A variante foi identificada inicialmente na África do Sul, em novembro de 2024, a partir de uma amostra de swab nasal de um menino de 5 anos. Em março de 2025, foi detectada em Moçambique e, posteriormente, na Holanda e na Alemanha. Após um período de baixa incidência, os registros voltaram a crescer a partir de setembro do ano passado.
Entre novembro de 2025 e janeiro de 2026, a BA.3.2 passou a representar cerca de 30% das sequências semanais em três países europeus: Dinamarca, Alemanha e Holanda. Até 11 de fevereiro, já havia sido identificada em 23 países, incluindo Austrália, Reino Unido, China e Estados Unidos, segundo análise dos Centers for Disease Control and Prevention. O Brasil ainda não registrou casos dessa linhagem.

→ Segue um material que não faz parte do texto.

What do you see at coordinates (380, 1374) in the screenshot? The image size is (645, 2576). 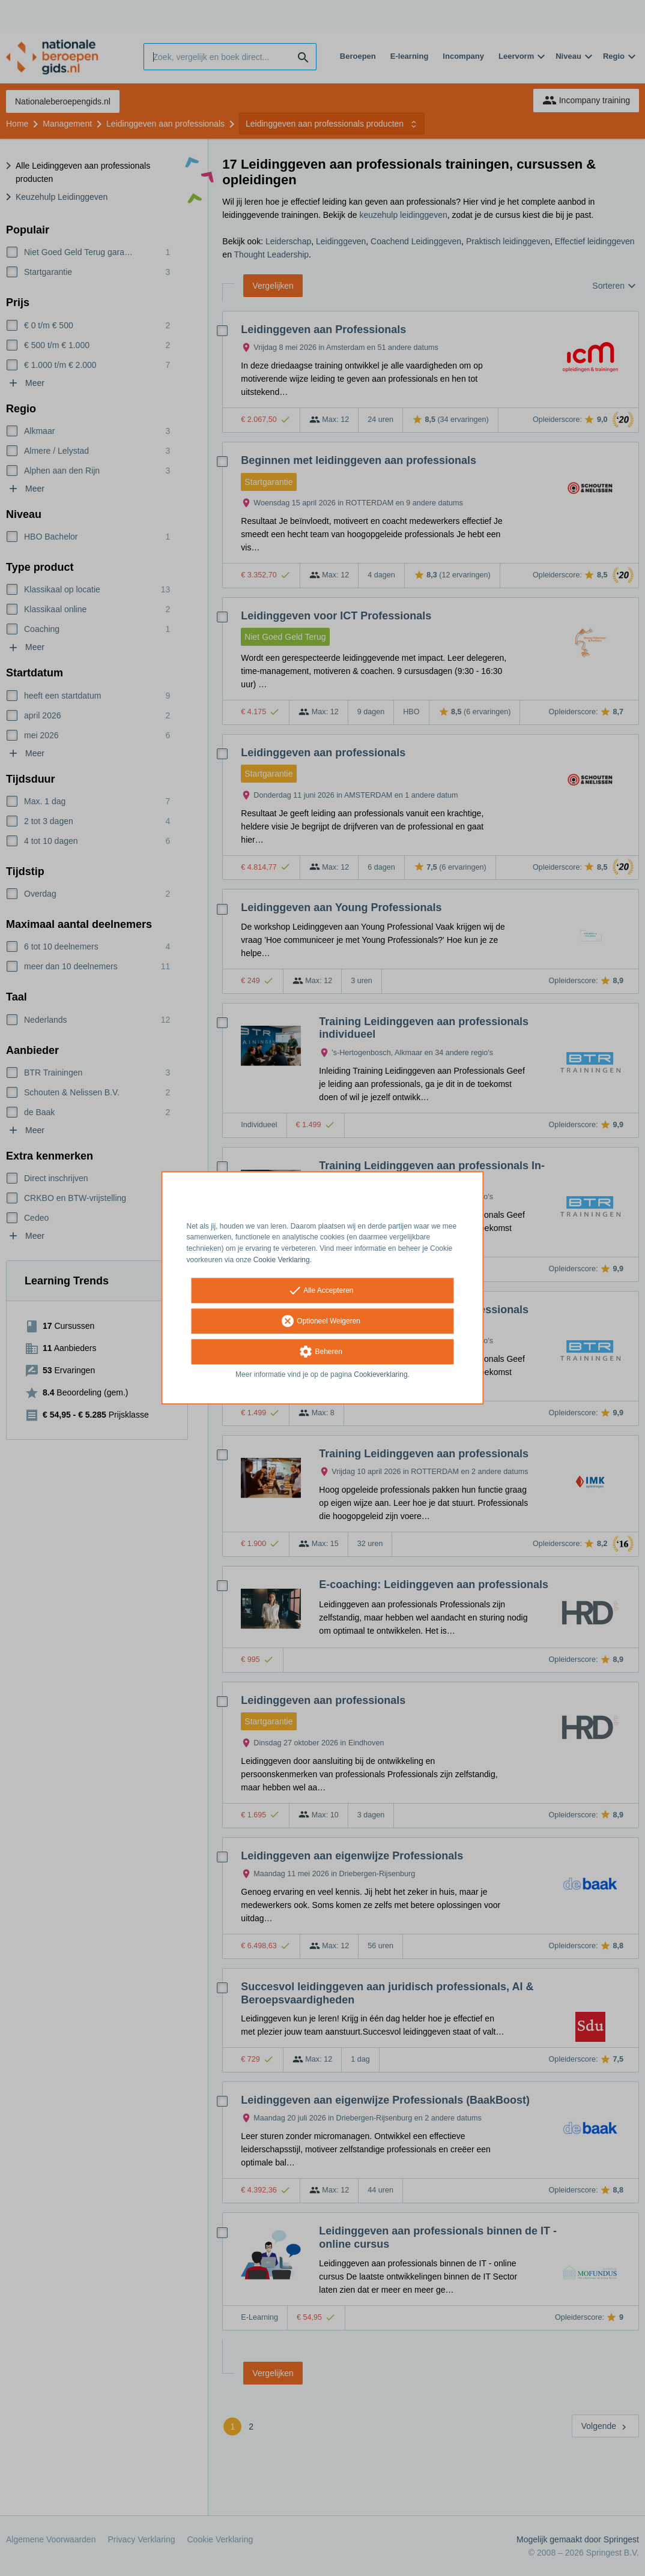 I see `Cookieverklaring` at bounding box center [380, 1374].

Nos Estados Unidos, a variante foi detectada em amostras de viajantes, em esgoto de aeronaves, em pacientes — incluindo dois hospitalizados — e em amostras de esgoto de 25 estados. A BA.3.2 possui entre 70 e 75 mutações na proteína Spike em comparação com as variantes JN.1 e LP.8.1.
A OMS concluiu que a BA.3.2 “não parece representar riscos adicionais à saúde pública além daqueles associados às outras linhagens descendentes da Ômicron atualmente em circulação, embora seu perfil acentuado de escape imune justifique monitoramento virológico e epidemiológico contínuo”.
Vacinação e recomendações
A principal recomendação das autoridades de saúde é manter a vacinação em dia. Desde 2024, a vacina contra a Covid-19 integra o calendário nacional para gestantes, idosos e crianças no Brasil.Gestantes: uma dose a cada gravidez
Idosos (60+): vacinação a cada seis meses
Crianças de 6 meses a 5 anos: esquema primário conforme o imunizante
Outros grupos prioritários continuam recebendo reforços:Imunocomprometidos: a cada seis meses
Demais grupos: reforço anual
Entre os grupos estão indígenas, profissionais da saúde, pessoas com comorbidades, população privada de liberdade e pessoas em situação de rua. Para quem não se enquadra nesses grupos, não há recomendação atual de novas doses.